There are several diseases that present similarly to HSE. Autoimmune limbic encephalitis (ALE) shares several clinical and radiological features with HSE. ALE is comprised of both paraneoplastic and non-paraneoplastic etiologies [17,18]. Paraneoplastic ALE occurs as a result of antibody cross reactivity against intracellular neural tissue antigens during malignancy [17], [18], [19], [20], [21]. Paraneoplastic ALE typically exhibits lesions extending beyond the temporal lobes, whereas HSE is typically confined to the temporal lobes [17,18]. However, this imaging presentation may mimic the atypical HSE associated with immunocompromized states described earlier. Indeed, in the presented case, radiological differentiation between paraneoplastic ALE and HSE secondary to whole brain radiation therapy was not possible. Although rare, paraneoplastic ALE secondary to renal cell carcinoma has been reported [19], [20], [21]. The diagnosis of HSE in the presented case was made by CSF PCR detection of HSV-1. Paraneoplastic ALE can be diagnosed by the detection of auto-antibodies in the serum or CSF [17]. Additionally, ALE can occur independently of malignancy; these lesions tend to remain localized to the temporal lobes and can thus obfuscate the radiological diagnosis of sporadic HSE, which also remains localized to the temporal lobes [7]. Another major differential for HSE is gliomatosis cerebri (GC), a diffuse glioma that extends into at least 3 cerebral lobes [22]. Typical radiological findings include white matter T2 hyperintensities that do not enhance; additionally, corpus callosum involvement is common, and lesions are often bilateral [22]. MRS findings for GC demonstrate increased myoinositol and decreased N-acetylaspartate levels [23]. GC presents clinically with headaches, seizures, lethargy, and vision changes [24]. HSE often demonstrates these same clinical signs, except for vision changes; however, fever and prodromal symptoms are often demonstrated in HSE, which may help to distinguish it from GC [5]. Biopsy can be used to diagnose GC if clinical, CSF/serological, and radiological modalities have failed to reach a diagnosis [24]. It is imperative to successfully navigate the differential diagnosis and arrive at a proper diagnosis, as each of these conditions require distinct treatments.

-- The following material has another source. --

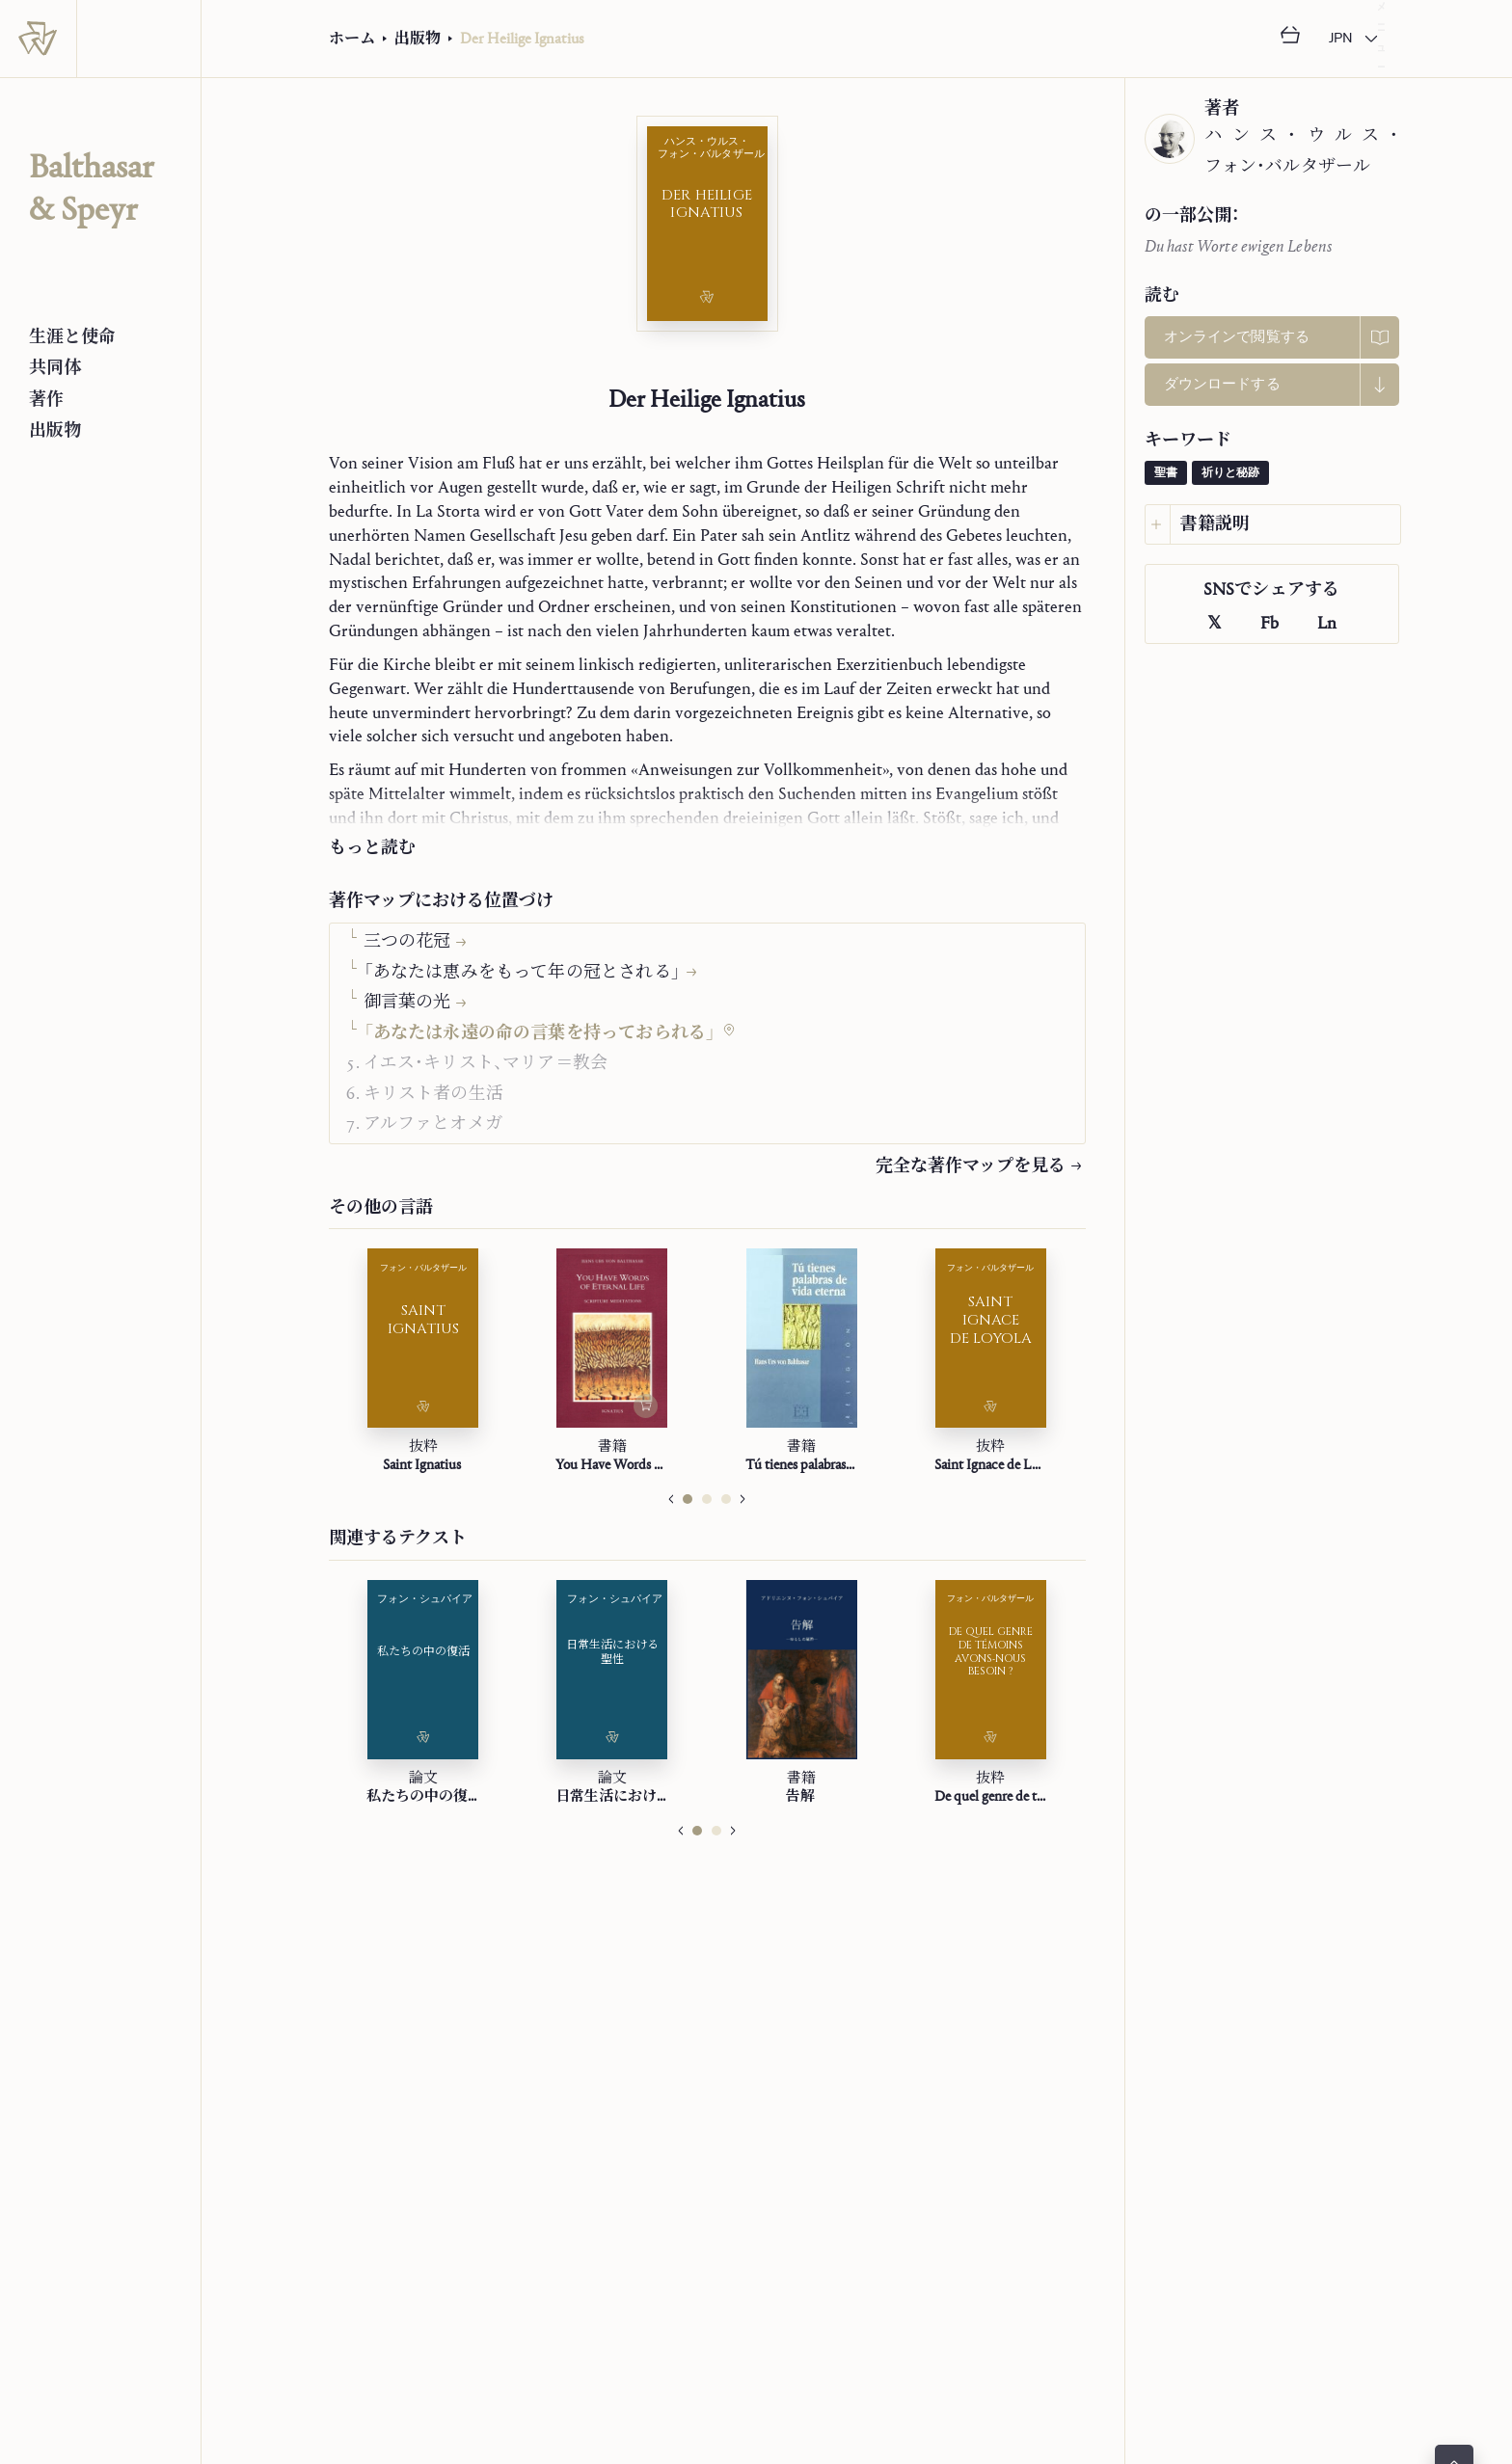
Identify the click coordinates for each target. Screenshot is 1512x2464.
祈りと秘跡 (1230, 473)
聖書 (1165, 473)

Appropriately treating HSE decreases the mortality rate by over 50% [1]. Tan et al. [13] demonstrate an inverse correlation between Karnofsky Performance Status Scale and time until acyclovir initiation, so treatment must be administered as quickly as possible. Acyclovir should be initiated empirically upon suspicion of HSE, and it is also recommended to concurrently administer cefepime and vancomycin for prophylactic treatment of potential bacterial meningoencephalitis [5]. Intravenous acyclovir treatment should be maintained for 2-3 weeks [5]. Corticosteroid use is controversial: it can be helpful in controlling edema and preventing mass effect, although its immunosuppressive actions may impair the antiviral immune response [5]. There are 3 potential sequelae of immunocompromized HSE treatment. First, acyclovir resistance is 28 times more common in immunosuppressed HSE than sporadic HSE, resulting in an inability to clear the infection medically [25]. Next, HSV relapse following reactivation often occurs in immunocompromized HSE patients [4]; acyclovir acts to inhibit replication and relies on the immune system to clear the virus, which is impaired by corticosteroid administration, allowing the virus to remain. Lastly, autoimmune limbic encephalitis may also occur as sequelae of HSE [4]. HSE generally leads to poor outcomes, although acyclovir is an established standard of care therapy; however,  immunocompromized HSE treatment is especially difficult and leads to even worse outcomes.

Patient consent

Informed consent was obtained from the family.